The basic idea behind their device, called the Amphore, is not new. Water condensing from air as the temperature drops is an established property of thermodynamics — “Everyone has seen this happen with the dripping from their air conditioner,” Triki says — and, as he found, three other companies had been working simultaneously on a product that also took advantage of this reaction, all of them making use of high-performance compressor and heat-exchange technology that has been developed only over the last five years. But the Kumulus device is the first to be fully CE certified, the European Union’s safety, health and environmental requirement.
“Largely, regulators around the world just haven’t started looking at water-generation tech yet because it’s too new,” Triki says. Theirs is also the first machine to mineralize the water as it’s produced. Triki argues that mineralization is crucial not just for the health benefit but to encourage people to switch from the bottled water that’s the norm in regions with poor piped water supply. He reckons these differentiators put Kumulus 18 months ahead of competitors. “And that’s an age in technology terms,” he adds.
The company has also recently patented a remote-monitoring system that will allow AI to gather and assess real-time data from multiple machines across a region to both reduce maintenance and then, tracked against weather conditions, fine-tune their performance for the optimal water take.
While this technology sounds increasingly essential as our global need for clean water rises, getting investors on board has not been easy, and the support of the French government for this French-Tunisian startup has been a lifesaver for Kumulus. Triki says if it wasn’t for his background in private equity — “I know how investment works” — he might have given up a long time ago.
“The fact is that investors like software. They don’t like hardware,” he laments. “There’s a long development process. Things go wrong and are hard to fix and there’s the [false] perception that the Chinese can just come in and quickly replicate what you’ve built. And of course, investors just don’t see the value in water anyway.”
“But the Kumulus philosophy is that we want to champion water autonomy — to empower people to be able to live wherever they want because water is there,” he says. ”Water supply is freedom. Provide water and you also provide food — because you need one to grow the other — and in the longer term, hydrogen as a power source. Of course there are many remote parts of the world without water. But it’s remarkable that there are also major cities — Riyadh, for example — where there’s no real water supply.”

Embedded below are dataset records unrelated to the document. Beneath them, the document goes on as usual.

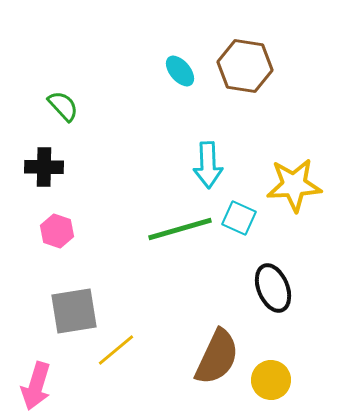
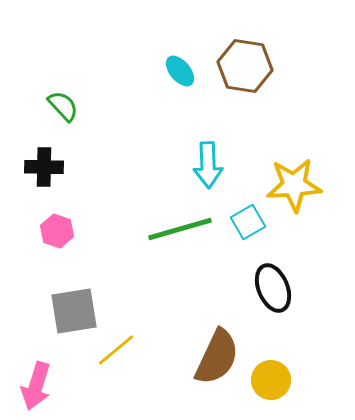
cyan square: moved 9 px right, 4 px down; rotated 36 degrees clockwise
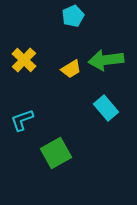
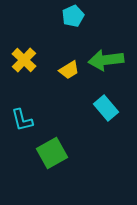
yellow trapezoid: moved 2 px left, 1 px down
cyan L-shape: rotated 85 degrees counterclockwise
green square: moved 4 px left
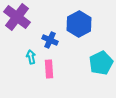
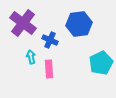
purple cross: moved 6 px right, 6 px down
blue hexagon: rotated 20 degrees clockwise
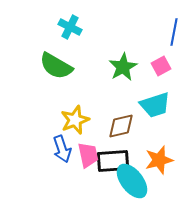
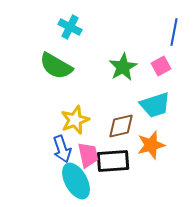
orange star: moved 8 px left, 15 px up
cyan ellipse: moved 56 px left; rotated 9 degrees clockwise
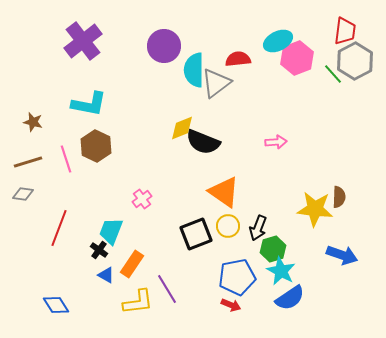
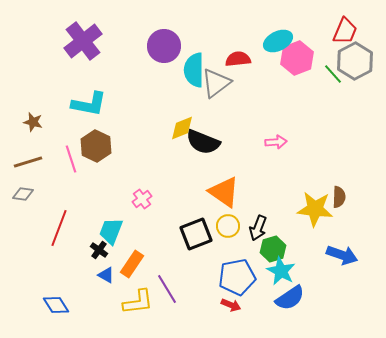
red trapezoid: rotated 16 degrees clockwise
pink line: moved 5 px right
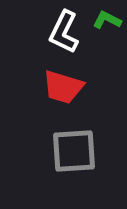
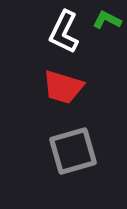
gray square: moved 1 px left; rotated 12 degrees counterclockwise
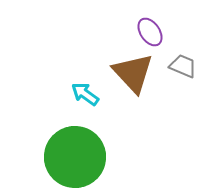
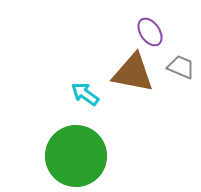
gray trapezoid: moved 2 px left, 1 px down
brown triangle: rotated 36 degrees counterclockwise
green circle: moved 1 px right, 1 px up
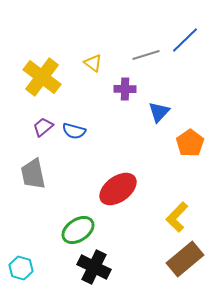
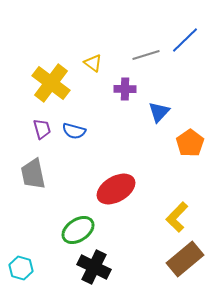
yellow cross: moved 9 px right, 6 px down
purple trapezoid: moved 1 px left, 2 px down; rotated 115 degrees clockwise
red ellipse: moved 2 px left; rotated 6 degrees clockwise
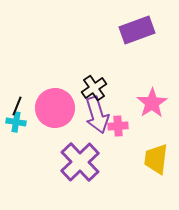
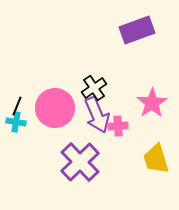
purple arrow: rotated 6 degrees counterclockwise
yellow trapezoid: rotated 24 degrees counterclockwise
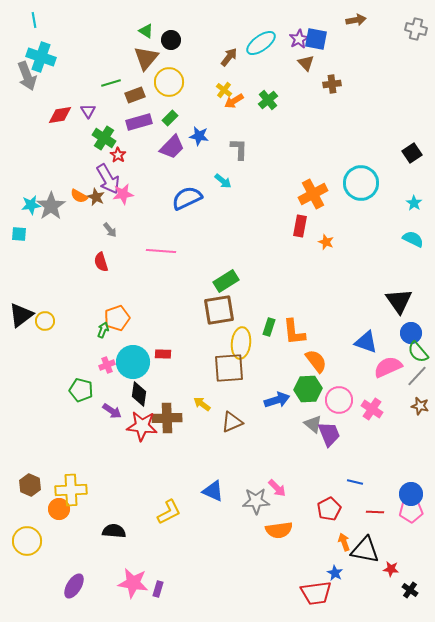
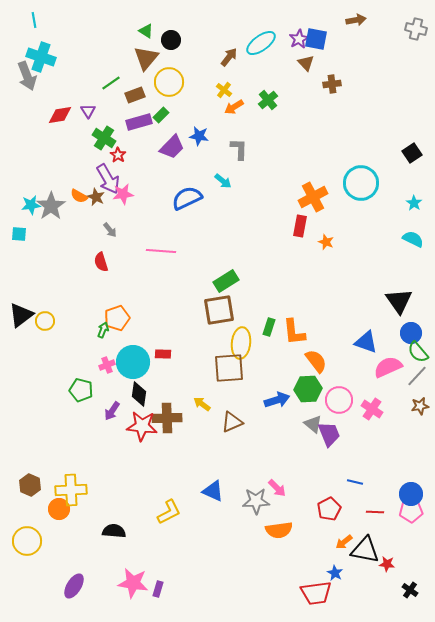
green line at (111, 83): rotated 18 degrees counterclockwise
orange arrow at (234, 101): moved 6 px down
green rectangle at (170, 118): moved 9 px left, 3 px up
orange cross at (313, 194): moved 3 px down
brown star at (420, 406): rotated 24 degrees counterclockwise
purple arrow at (112, 411): rotated 90 degrees clockwise
orange arrow at (344, 542): rotated 108 degrees counterclockwise
red star at (391, 569): moved 4 px left, 5 px up
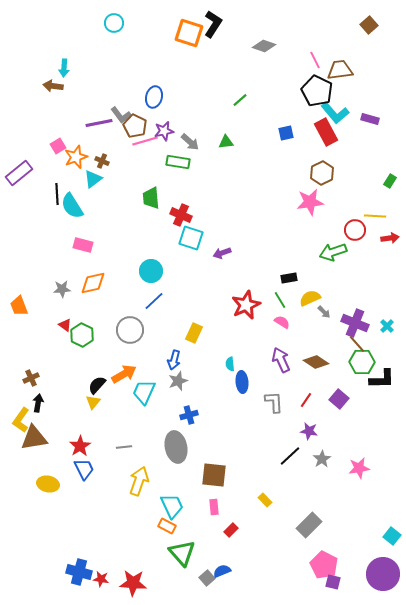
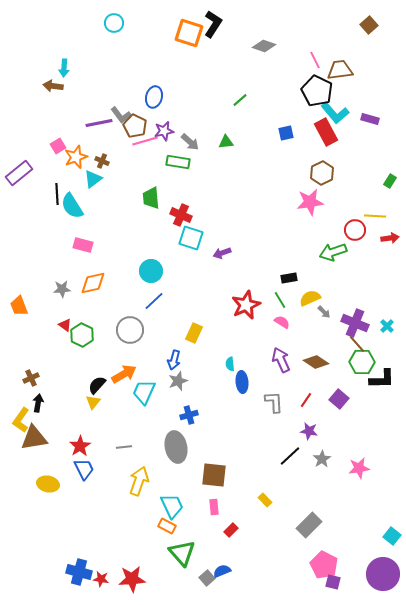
red star at (133, 583): moved 1 px left, 4 px up; rotated 8 degrees counterclockwise
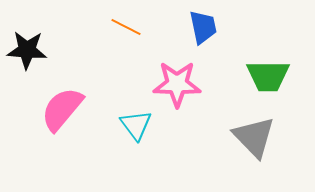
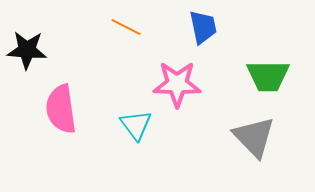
pink semicircle: moved 1 px left; rotated 48 degrees counterclockwise
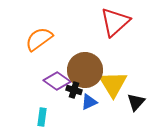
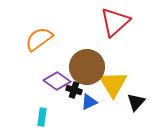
brown circle: moved 2 px right, 3 px up
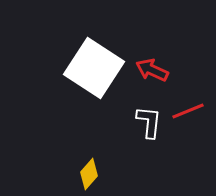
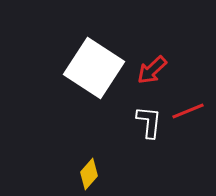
red arrow: rotated 68 degrees counterclockwise
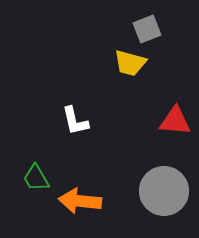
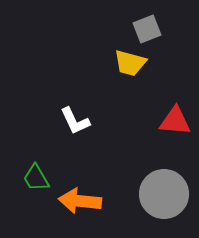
white L-shape: rotated 12 degrees counterclockwise
gray circle: moved 3 px down
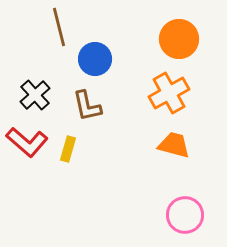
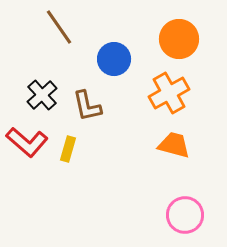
brown line: rotated 21 degrees counterclockwise
blue circle: moved 19 px right
black cross: moved 7 px right
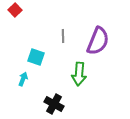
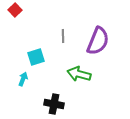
cyan square: rotated 36 degrees counterclockwise
green arrow: rotated 100 degrees clockwise
black cross: rotated 18 degrees counterclockwise
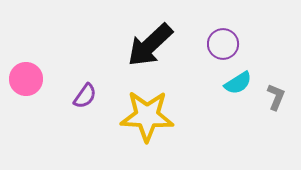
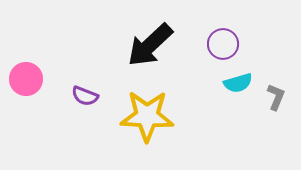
cyan semicircle: rotated 16 degrees clockwise
purple semicircle: rotated 76 degrees clockwise
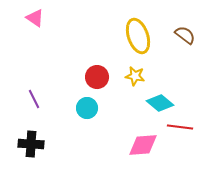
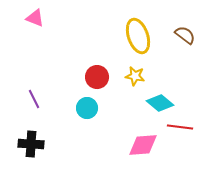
pink triangle: rotated 12 degrees counterclockwise
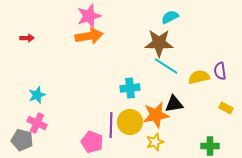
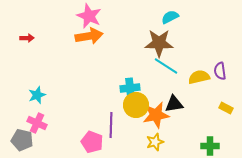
pink star: rotated 30 degrees counterclockwise
yellow circle: moved 6 px right, 17 px up
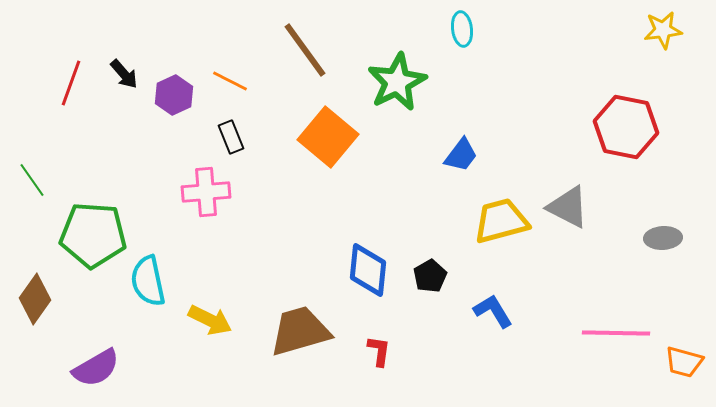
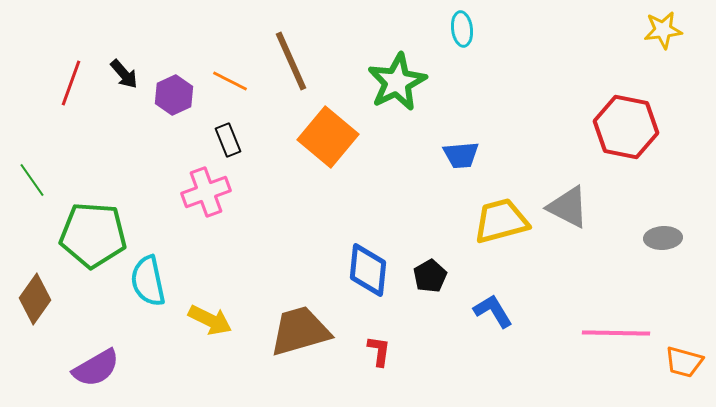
brown line: moved 14 px left, 11 px down; rotated 12 degrees clockwise
black rectangle: moved 3 px left, 3 px down
blue trapezoid: rotated 48 degrees clockwise
pink cross: rotated 15 degrees counterclockwise
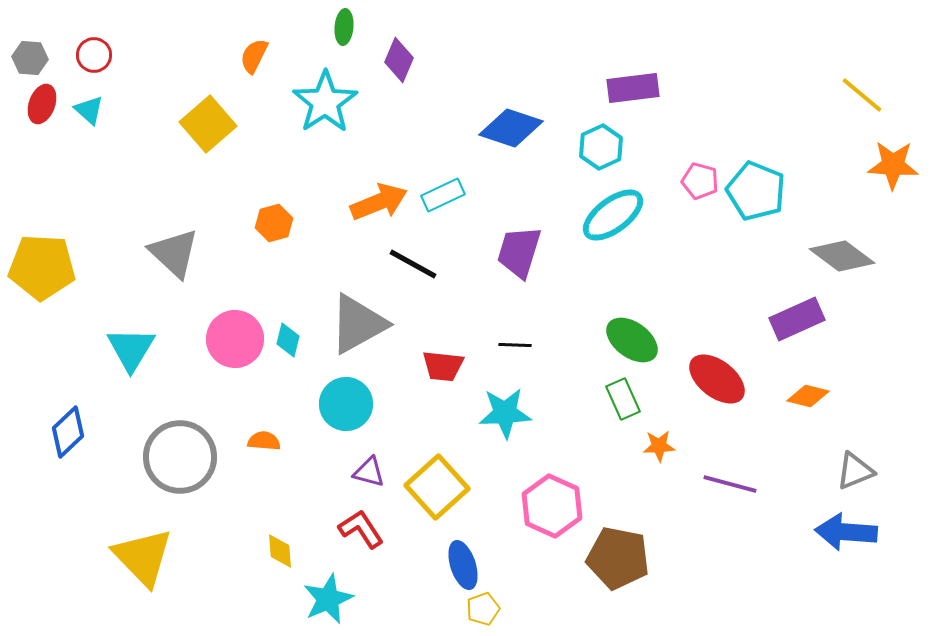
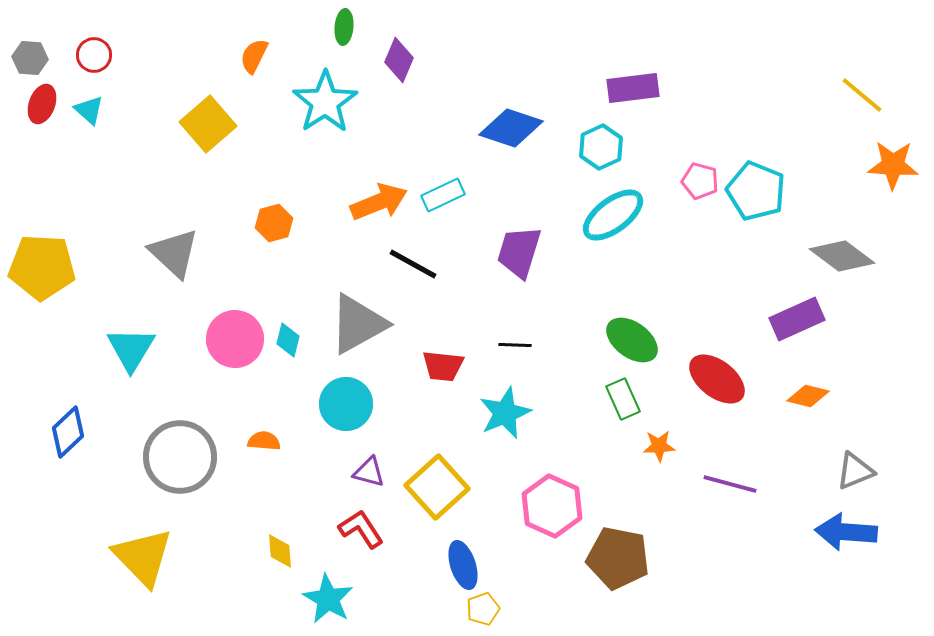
cyan star at (505, 413): rotated 20 degrees counterclockwise
cyan star at (328, 599): rotated 18 degrees counterclockwise
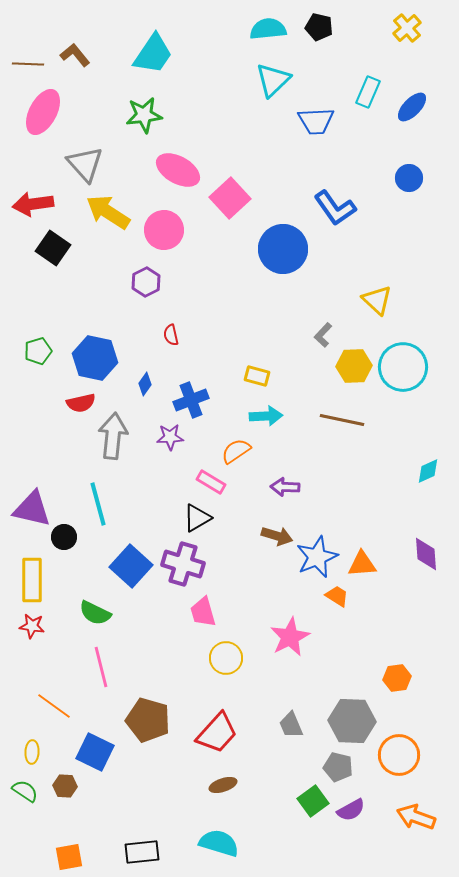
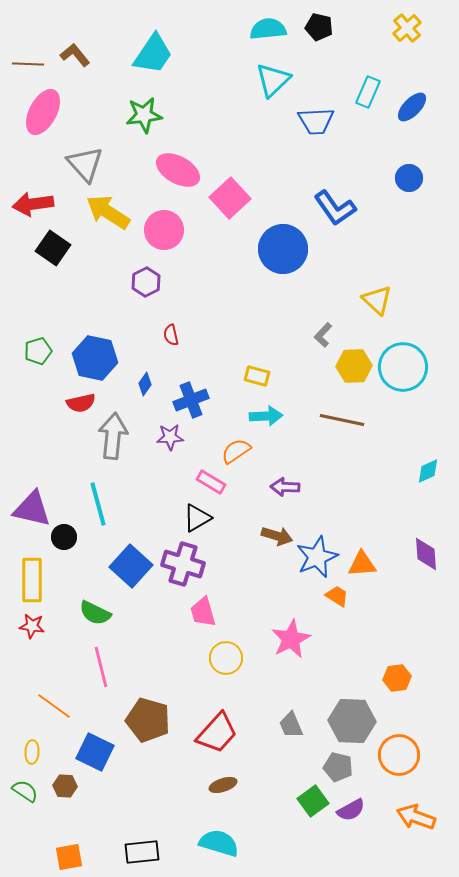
pink star at (290, 637): moved 1 px right, 2 px down
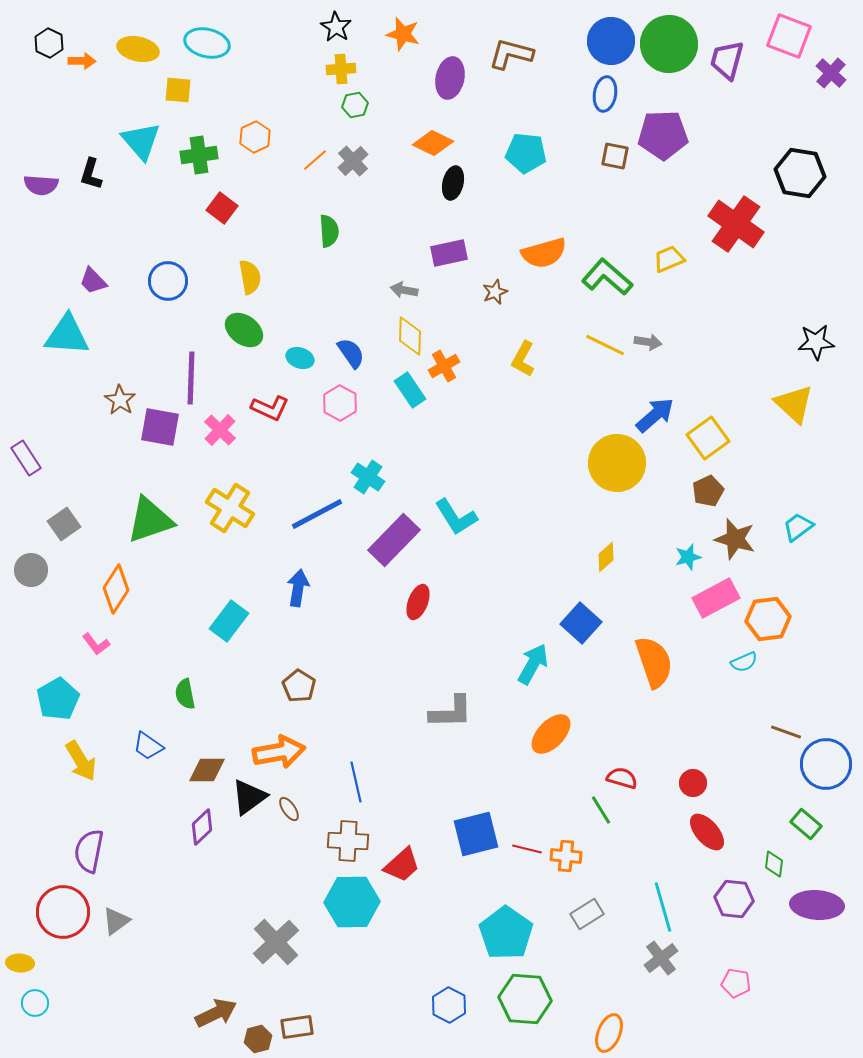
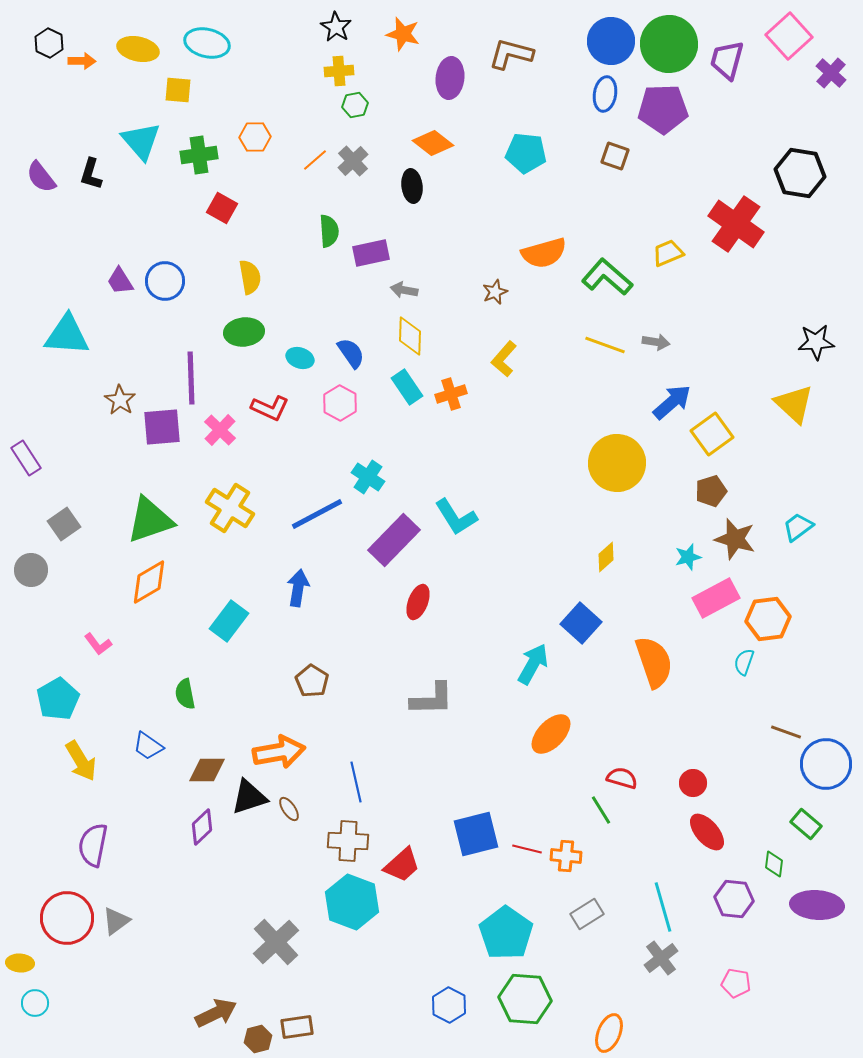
pink square at (789, 36): rotated 27 degrees clockwise
yellow cross at (341, 69): moved 2 px left, 2 px down
purple ellipse at (450, 78): rotated 6 degrees counterclockwise
purple pentagon at (663, 135): moved 26 px up
orange hexagon at (255, 137): rotated 24 degrees clockwise
orange diamond at (433, 143): rotated 12 degrees clockwise
brown square at (615, 156): rotated 8 degrees clockwise
black ellipse at (453, 183): moved 41 px left, 3 px down; rotated 20 degrees counterclockwise
purple semicircle at (41, 185): moved 8 px up; rotated 48 degrees clockwise
red square at (222, 208): rotated 8 degrees counterclockwise
purple rectangle at (449, 253): moved 78 px left
yellow trapezoid at (669, 259): moved 1 px left, 6 px up
purple trapezoid at (93, 281): moved 27 px right; rotated 12 degrees clockwise
blue circle at (168, 281): moved 3 px left
green ellipse at (244, 330): moved 2 px down; rotated 42 degrees counterclockwise
gray arrow at (648, 342): moved 8 px right
yellow line at (605, 345): rotated 6 degrees counterclockwise
yellow L-shape at (523, 359): moved 19 px left; rotated 12 degrees clockwise
orange cross at (444, 366): moved 7 px right, 28 px down; rotated 12 degrees clockwise
purple line at (191, 378): rotated 4 degrees counterclockwise
cyan rectangle at (410, 390): moved 3 px left, 3 px up
blue arrow at (655, 415): moved 17 px right, 13 px up
purple square at (160, 427): moved 2 px right; rotated 15 degrees counterclockwise
yellow square at (708, 438): moved 4 px right, 4 px up
brown pentagon at (708, 491): moved 3 px right; rotated 8 degrees clockwise
orange diamond at (116, 589): moved 33 px right, 7 px up; rotated 27 degrees clockwise
pink L-shape at (96, 644): moved 2 px right
cyan semicircle at (744, 662): rotated 132 degrees clockwise
brown pentagon at (299, 686): moved 13 px right, 5 px up
gray L-shape at (451, 712): moved 19 px left, 13 px up
black triangle at (249, 797): rotated 18 degrees clockwise
purple semicircle at (89, 851): moved 4 px right, 6 px up
cyan hexagon at (352, 902): rotated 22 degrees clockwise
red circle at (63, 912): moved 4 px right, 6 px down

Since Kumulus does not rely on seawater or wells — as other proposed water-gathering tech does, with desalination so far hugely energy-intensive and subject to massive losses in water transmission — its device could be a game-changer in many parts of the world. Not for nothing have 40% of Kumulus machines to date been paid for by NGOs; some 4.4 billion people around the world lack access to safe drinking water, by one estimate, and many must travel long distances to get it. The World Economic Forum says that demand for fresh water — only 0.5% of the Earth’s water is fresh — is expected to outstrip supply by 40% by the end of the decade.
“New technology that can take water from the atmosphere is a start, especially in those regions where it’s an impactful option and it’s possible to work with the local community to use it best,” suggests Ernenek Duran, co-CEO of the Montreal-based water campaign group and fundraiser One Drop. “But while it’s not as widely reported as it should be, the water shortage situation around the world is very delicate and that can only be part of wider change.”
Duran argues that while climate change has certainly exacerbated water scarcity, the picture is more complex than the water sector’s typical response of announcing plans to build new or renovate existing — and often hugely leaky — infrastructure. “The bigger problem is that those lucky enough to have access to clean water don’t value it properly,” he says, “and it’s only when you don’t have access that you truly start to value it.”
That, he suggests, will only change both when people in developed nations have the data to make informed decisions — water meters can help here — and, inevitably, when water is priced properly, “as any limited resource is, as gold is,” through legislation if necessary. That needs to apply not just domestically, for a growing global population, but to water’s major users, agriculture and industry, those engines of economic growth.
“We have to find the political will to address this because while people will pay for bottled water — and in those parts of the world where it’s the only real option, prices are hugely inflated — our habit is to think of tap water as free,” agrees Triki. “That means there’s a lack of outside investment, and that even water companies are limited in their scope to improve infrastructure, and so the wastage goes on. Water shortage has become a problem everyone knows about but everyone shies away from addressing.”
That’s one reason why Kumulus is conscious of the need to scale up, both in terms of its reach — it’s looking at South Africa, the Greek Islands and California as its next potential markets — and its water production rate. The company sees an advantage in its current machine precisely because it’s mobile and can be installed anywhere, in multiples if required, as it can be powered off the grid via solar panels, or alternatively through another source of electricity.
Speaking of scaling up, Kumulus is now working on a two-year project to develop a shipping container-sized machine it calls the Titan, capable of generating 1,000 liters (or 264 gallons) a day. The company hopes to see them installed on rooftops to supply entire apartment buildings.
These developments mean Kumulus won’t, in the long run, just be going after the bottled water market. Triki wants to target all those places where tap water is potable but of poor quality, too.
“Tap water is our long-term competitor,” he says. “We want to produce water that tastes better, is better for you and is cheaper than tap.” He confidently adds that Kumulus tech could prove to be to water as photovoltaic panels are to energy. In other words, truly groundbreaking.